A MORTE ABSOLUTA

Autor: Paulo Soriano

Morte

Dedico este trabalho à Irmandade das Sombras.

Daqui, onde estou, consigo divisar os muros da cidadela.  Eles se elevam  rudemente  a partir  de uma grande rocha, que, incrustada  no cerne de  uma áspera colina,  mergulha subitamente  num  abismo profundo e desolador. Lá  embaixo, lançando-se furiosamente contra os rochedos pontiagudos, as águas cálidas e espumantes de um mar sombrio  enroscam-se nas fraldas da  falésia com o cingir viscoso  de uma víbora ondulante e  traiçoeira;  e, do alto do pináculo, que domina a grande praça, posso ouvir o seu monótono burburinho.

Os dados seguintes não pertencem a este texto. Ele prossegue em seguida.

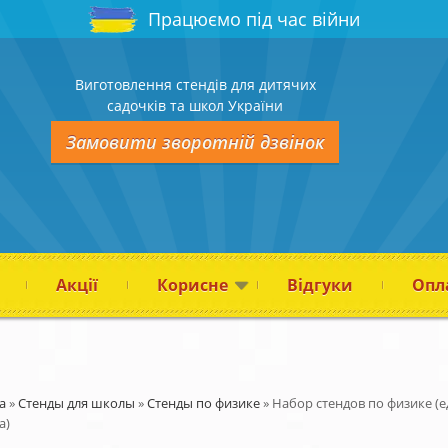
Працюємо під час війни
Виготовлення стендів для дитячих
садочків та школ України
Замовити зворотній дзвінок
Акції
Корисне
Відгуки
Опла
а
»
Стенды для школы
»
Стенды по физике
»
Набор стендов по физике (
а)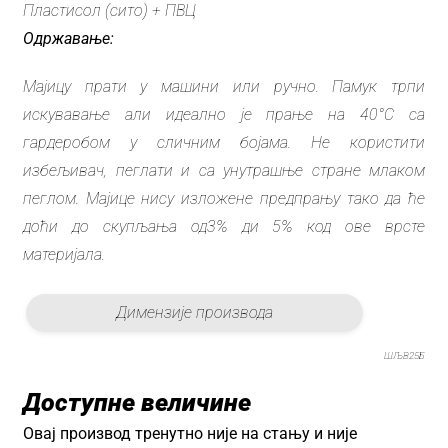
Пластисол (сито) + ПВЦ
Одржавање:
Мајицу прати у машини или ручно. Памук трпи
искувавање али идеално је прање на 40°C са
гардеробом у сличним бојама. Не користити
избељивач, пеглати и са унутрашње стране млаком
пеглом. Мајице нису изложене предпрању тако да ће
доћи до скупљања од3% ди 5% код ове врсте
материјала.
Димензије производа
ШЉВ25Б
Доступне величине
Овај производ тренутно није на стању и није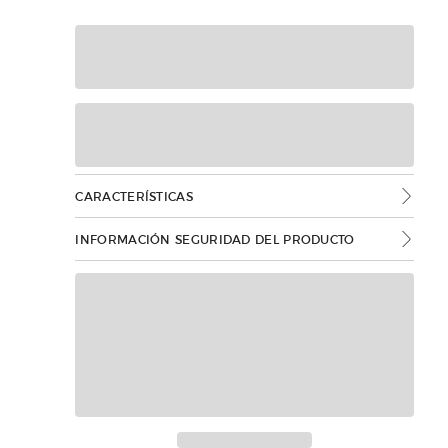
CARACTERÍSTICAS
INFORMACIÓN SEGURIDAD DEL PRODUCTO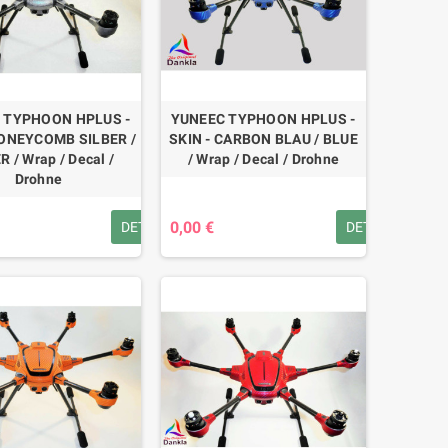
 TYPHOON HPLUS -
YUNEEC TYPHOON HPLUS -
HONEYCOMB SILBER /
SKIN - CARBON BLAU / BLUE
R / Wrap / Decal /
/ Wrap / Decal / Drohne
Drohne
0,00 €
DETAILS
DETAILS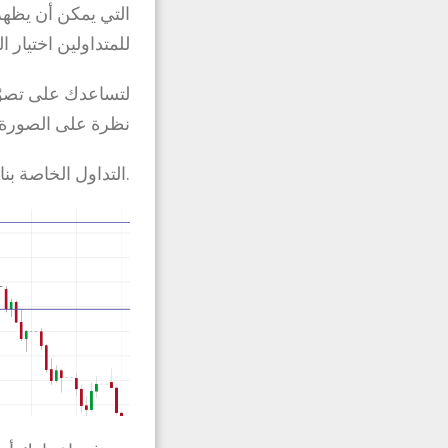
التي يمكن أن يظهر
للمتداولين اختيار 
نظرة على الصورة 
.التداول الخاصة بنا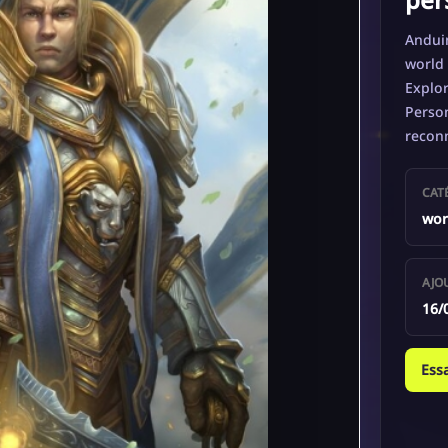
Andui
world 
Explor
Person
recon
CAT
wor
AJO
16/
Ess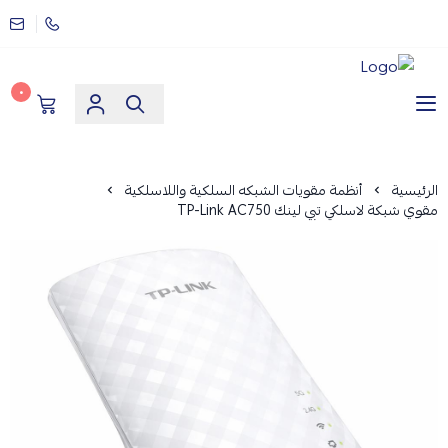
٠
مؤسسة ارماز الانظمة الامنية
الرئيسية
أنظمة مقويات الشبكه السلكية واللاسلكية
مقوي شبكة لاسلكي تبي لينك TP-Link AC750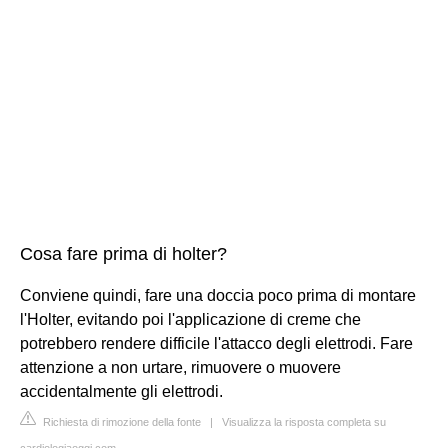
Cosa fare prima di holter?
Conviene quindi, fare una doccia poco prima di montare
l'Holter, evitando poi l'applicazione di creme che
potrebbero rendere difficile l'attacco degli elettrodi. Fare
attenzione a non urtare, rimuovere o muovere
accidentalmente gli elettrodi.
Richiesta di rimozione della fonte
|
Visualizza la risposta completa su
cardiologiaoggi.com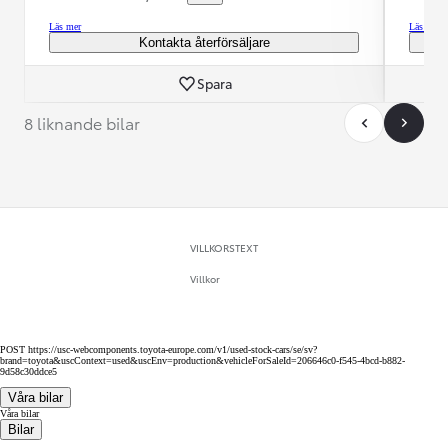
Läs mer
Läs mer
Kontakta återförsäljare
Spara
8 liknande bilar
VILLKORSTEXT
Villkor
POST https://usc-webcomponents.toyota-europe.com/v1/used-stock-cars/se/sv?
brand=toyota&uscContext=used&uscEnv=production&vehicleForSaleId=206646c0-f545-4bcd-b882-
9d58c30ddce5
Våra bilar
Våra bilar
Bilar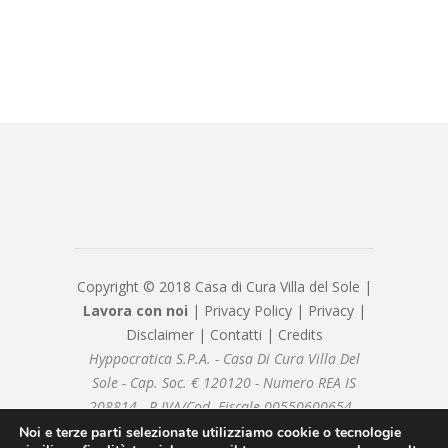
Copyright © 2018 Casa di Cura Villa del Sole |
Lavora con noi
|
Privacy Policy
|
Privacy
|
Disclaimer
|
Contatti
|
Credits
Hyppocratica S.P.A. - Casa Di Cura Villa Del
Sole - Cap. Soc. € 120120 - Numero REA IS
208814 - P.IVA/Cod. Fiscale 00550600654 -
hyppocraticaspa@arubapec.it - Sottoposto alla
Noi e terze parti selezionate utilizziamo cookie o tecnologie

Vejo, perfeitamente, com o único olho que me resta – o outro está irremediavelmente fechado –,  o pórtico de entrada,   que  agora se encontra completamente aberto. Em uma das colunas jônicas,  que sustentam o portentoso  teto de pedra de  cantaria,  o meu companheiro de gatunagem  encontra-se preso em  uma gaiola.  Sei que ele ainda está vivo, porque  o vejo, vez por outra, deixar cair uma das pernas por entre as grades da pequena jaula oblonga. E ele balança aquela perna esquálida, aquele punhado de osso revestido de pele flácida, como se estivesse a  agitar a sede imensa. A sede a que fora  condenado a padecer    até que  a morte adviesse.  Mas eu o  invejo no seu destino.  Gostaria imensamente de estar cumprindo aquela pena infamante,  de estar  dependurado numa daquelas gaiolas  mal-cheirosas que servem de  macabro ornato  à  entrada  decrépita  da cidadela.  Sei que,  vez por outras,  algumas beatas  dão-lhe  furtivamente um punhado de água e atiram-lhe poucas migalhas de  bolachas duras e mofadas.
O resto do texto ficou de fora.